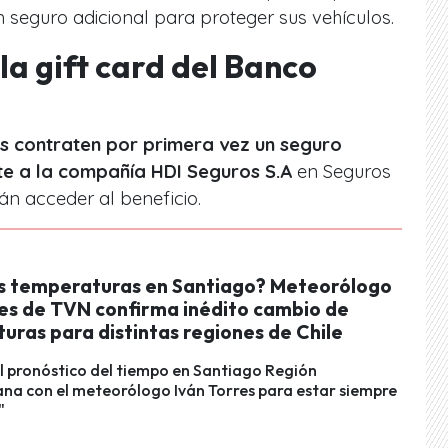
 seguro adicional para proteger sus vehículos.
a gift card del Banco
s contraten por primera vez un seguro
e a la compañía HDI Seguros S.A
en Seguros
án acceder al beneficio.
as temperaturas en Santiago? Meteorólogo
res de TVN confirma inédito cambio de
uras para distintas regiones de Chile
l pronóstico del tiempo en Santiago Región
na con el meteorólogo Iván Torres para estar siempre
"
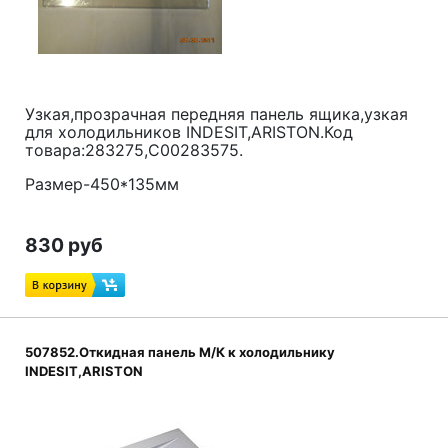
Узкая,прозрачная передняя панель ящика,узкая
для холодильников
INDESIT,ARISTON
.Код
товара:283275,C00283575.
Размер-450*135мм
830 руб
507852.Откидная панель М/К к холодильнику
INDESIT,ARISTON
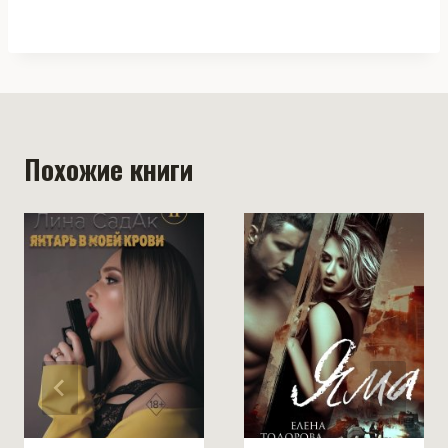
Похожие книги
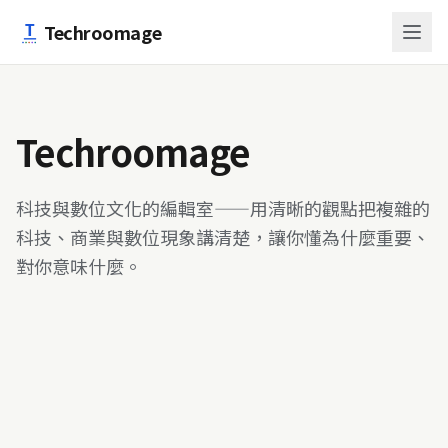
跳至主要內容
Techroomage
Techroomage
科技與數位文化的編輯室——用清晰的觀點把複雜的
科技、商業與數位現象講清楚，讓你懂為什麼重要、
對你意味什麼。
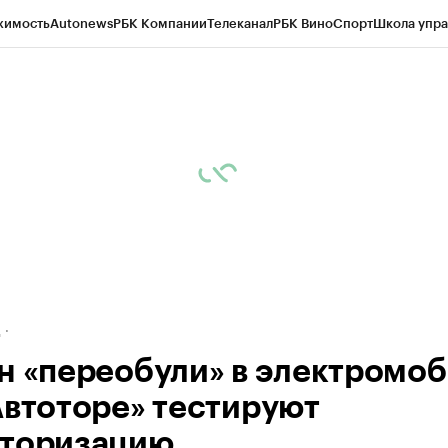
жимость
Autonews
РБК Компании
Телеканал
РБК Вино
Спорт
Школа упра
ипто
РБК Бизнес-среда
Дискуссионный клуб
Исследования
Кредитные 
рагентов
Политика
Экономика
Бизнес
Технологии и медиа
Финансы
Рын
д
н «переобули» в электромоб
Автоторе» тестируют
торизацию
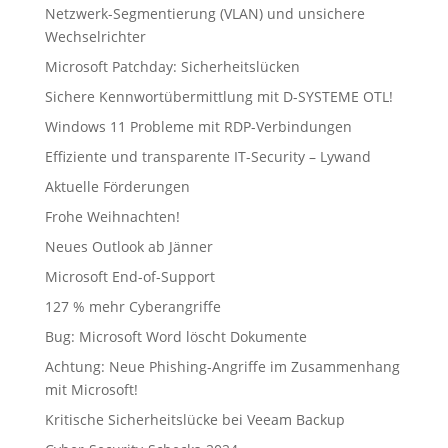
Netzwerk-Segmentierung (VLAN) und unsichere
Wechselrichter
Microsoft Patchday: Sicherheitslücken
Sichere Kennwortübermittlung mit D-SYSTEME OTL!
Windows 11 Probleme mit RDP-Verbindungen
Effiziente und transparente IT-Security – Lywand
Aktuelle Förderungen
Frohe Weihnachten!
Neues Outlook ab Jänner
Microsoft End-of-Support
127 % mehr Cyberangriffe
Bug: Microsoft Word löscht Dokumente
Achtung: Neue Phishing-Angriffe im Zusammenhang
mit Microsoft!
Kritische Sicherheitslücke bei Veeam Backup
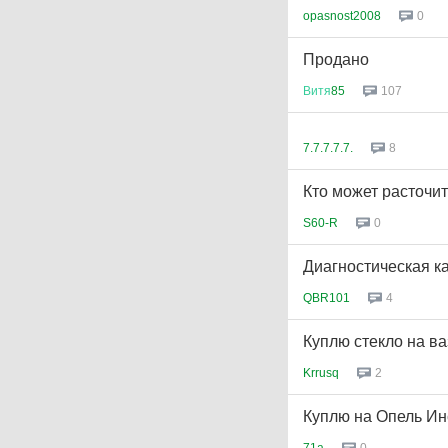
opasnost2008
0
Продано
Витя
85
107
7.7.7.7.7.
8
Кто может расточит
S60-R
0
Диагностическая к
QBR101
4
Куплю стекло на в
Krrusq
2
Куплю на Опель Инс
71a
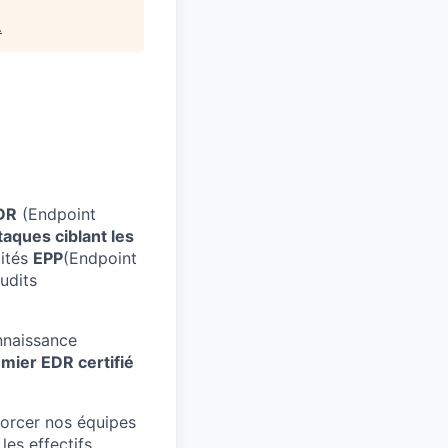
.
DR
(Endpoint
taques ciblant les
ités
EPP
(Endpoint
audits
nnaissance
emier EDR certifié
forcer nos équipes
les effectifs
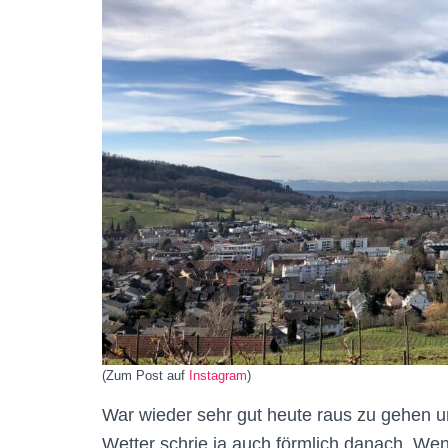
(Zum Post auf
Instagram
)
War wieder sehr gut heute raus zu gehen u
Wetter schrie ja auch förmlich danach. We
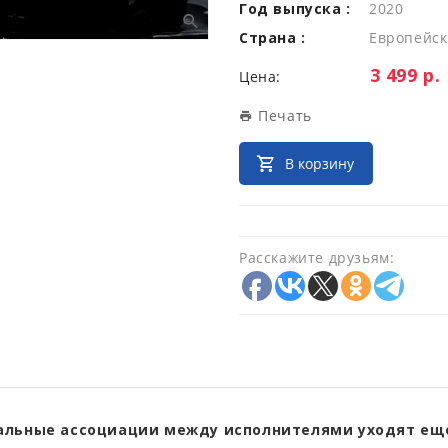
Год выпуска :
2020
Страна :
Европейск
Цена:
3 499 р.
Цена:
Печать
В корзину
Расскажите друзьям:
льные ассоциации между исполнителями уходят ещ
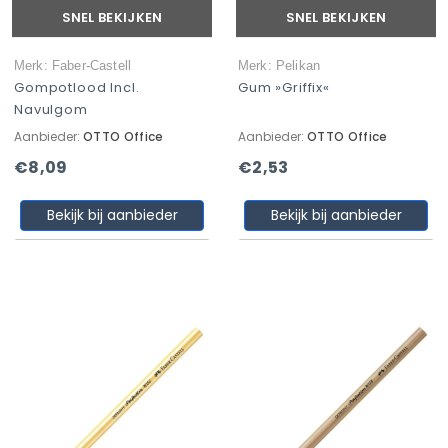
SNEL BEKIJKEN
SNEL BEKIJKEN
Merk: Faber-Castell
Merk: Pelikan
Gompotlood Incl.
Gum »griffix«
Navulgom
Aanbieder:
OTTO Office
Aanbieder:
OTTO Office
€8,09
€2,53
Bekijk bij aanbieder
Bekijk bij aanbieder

THE TASK
Whenever a line above contains "панель", copy that line.

YOUR RESPONSE
Узкая,прозрачная передняя панель ящика,узкая
507852.Откидная панель М/К к холодильнику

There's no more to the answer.